EXERCISE INSTRUCTIONS
Among the entries, find the lines with the string "גלשנים" and copy them.

(Saved entries)
==============================

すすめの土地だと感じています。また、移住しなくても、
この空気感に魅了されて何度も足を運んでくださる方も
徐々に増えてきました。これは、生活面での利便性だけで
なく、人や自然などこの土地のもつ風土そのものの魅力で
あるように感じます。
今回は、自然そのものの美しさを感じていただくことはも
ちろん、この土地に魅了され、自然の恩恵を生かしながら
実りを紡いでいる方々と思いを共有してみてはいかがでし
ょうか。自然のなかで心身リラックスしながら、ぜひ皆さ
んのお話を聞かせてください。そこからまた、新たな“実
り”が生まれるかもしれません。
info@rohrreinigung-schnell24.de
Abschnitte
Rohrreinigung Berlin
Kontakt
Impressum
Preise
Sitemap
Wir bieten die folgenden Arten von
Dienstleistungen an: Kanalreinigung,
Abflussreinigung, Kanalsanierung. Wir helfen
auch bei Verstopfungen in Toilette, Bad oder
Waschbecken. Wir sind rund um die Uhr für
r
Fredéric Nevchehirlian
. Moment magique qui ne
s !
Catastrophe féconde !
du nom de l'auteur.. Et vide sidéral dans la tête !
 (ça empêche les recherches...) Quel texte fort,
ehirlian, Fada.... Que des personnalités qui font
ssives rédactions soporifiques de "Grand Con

==============================

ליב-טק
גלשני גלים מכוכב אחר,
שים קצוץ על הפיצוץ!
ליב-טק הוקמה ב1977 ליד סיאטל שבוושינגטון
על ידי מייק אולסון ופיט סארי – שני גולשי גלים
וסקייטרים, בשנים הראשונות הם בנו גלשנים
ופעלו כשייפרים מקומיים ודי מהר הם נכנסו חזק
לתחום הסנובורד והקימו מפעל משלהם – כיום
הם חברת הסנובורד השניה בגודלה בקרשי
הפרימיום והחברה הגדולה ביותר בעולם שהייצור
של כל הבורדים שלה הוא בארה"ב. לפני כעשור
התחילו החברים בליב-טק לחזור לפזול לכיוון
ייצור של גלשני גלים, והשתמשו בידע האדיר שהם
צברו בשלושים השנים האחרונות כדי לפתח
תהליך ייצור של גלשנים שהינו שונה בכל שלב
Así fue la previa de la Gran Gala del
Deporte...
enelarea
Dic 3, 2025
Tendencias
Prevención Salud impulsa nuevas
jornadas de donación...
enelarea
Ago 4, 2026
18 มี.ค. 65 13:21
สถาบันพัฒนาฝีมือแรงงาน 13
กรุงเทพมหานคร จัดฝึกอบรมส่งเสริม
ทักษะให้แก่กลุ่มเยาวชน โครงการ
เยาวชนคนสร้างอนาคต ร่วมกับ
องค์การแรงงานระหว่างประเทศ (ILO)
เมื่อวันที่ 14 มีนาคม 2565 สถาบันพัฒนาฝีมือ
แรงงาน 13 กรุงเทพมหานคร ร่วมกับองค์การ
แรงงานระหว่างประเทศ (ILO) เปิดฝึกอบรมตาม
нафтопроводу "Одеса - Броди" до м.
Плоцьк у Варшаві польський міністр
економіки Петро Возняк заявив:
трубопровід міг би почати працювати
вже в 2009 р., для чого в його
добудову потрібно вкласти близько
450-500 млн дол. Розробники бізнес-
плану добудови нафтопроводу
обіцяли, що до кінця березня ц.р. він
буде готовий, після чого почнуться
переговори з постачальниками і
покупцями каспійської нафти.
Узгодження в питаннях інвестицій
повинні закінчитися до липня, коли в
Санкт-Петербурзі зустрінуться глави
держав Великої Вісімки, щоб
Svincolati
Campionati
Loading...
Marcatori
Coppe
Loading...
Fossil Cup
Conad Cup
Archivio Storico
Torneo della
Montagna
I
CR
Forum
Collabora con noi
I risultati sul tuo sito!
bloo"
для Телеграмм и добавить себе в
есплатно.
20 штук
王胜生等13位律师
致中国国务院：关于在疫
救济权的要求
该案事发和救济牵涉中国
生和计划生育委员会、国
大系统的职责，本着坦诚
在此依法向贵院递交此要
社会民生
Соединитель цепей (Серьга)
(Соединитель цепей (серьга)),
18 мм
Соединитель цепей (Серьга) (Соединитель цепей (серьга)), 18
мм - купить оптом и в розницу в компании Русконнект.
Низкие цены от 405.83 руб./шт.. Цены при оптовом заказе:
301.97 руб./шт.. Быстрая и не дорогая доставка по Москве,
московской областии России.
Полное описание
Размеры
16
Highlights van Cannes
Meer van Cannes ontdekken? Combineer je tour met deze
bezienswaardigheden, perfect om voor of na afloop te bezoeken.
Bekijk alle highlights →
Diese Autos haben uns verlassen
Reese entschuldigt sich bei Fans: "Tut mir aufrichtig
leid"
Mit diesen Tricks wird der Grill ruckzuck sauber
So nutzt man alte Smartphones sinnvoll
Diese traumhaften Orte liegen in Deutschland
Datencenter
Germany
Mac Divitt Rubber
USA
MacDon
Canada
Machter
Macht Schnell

==============================

EXERCISE OUTPUT
וסקייטרים, בשנים הראשונות הם בנו גלשנים
תהליך ייצור של גלשנים שהינו שונה בכל שלב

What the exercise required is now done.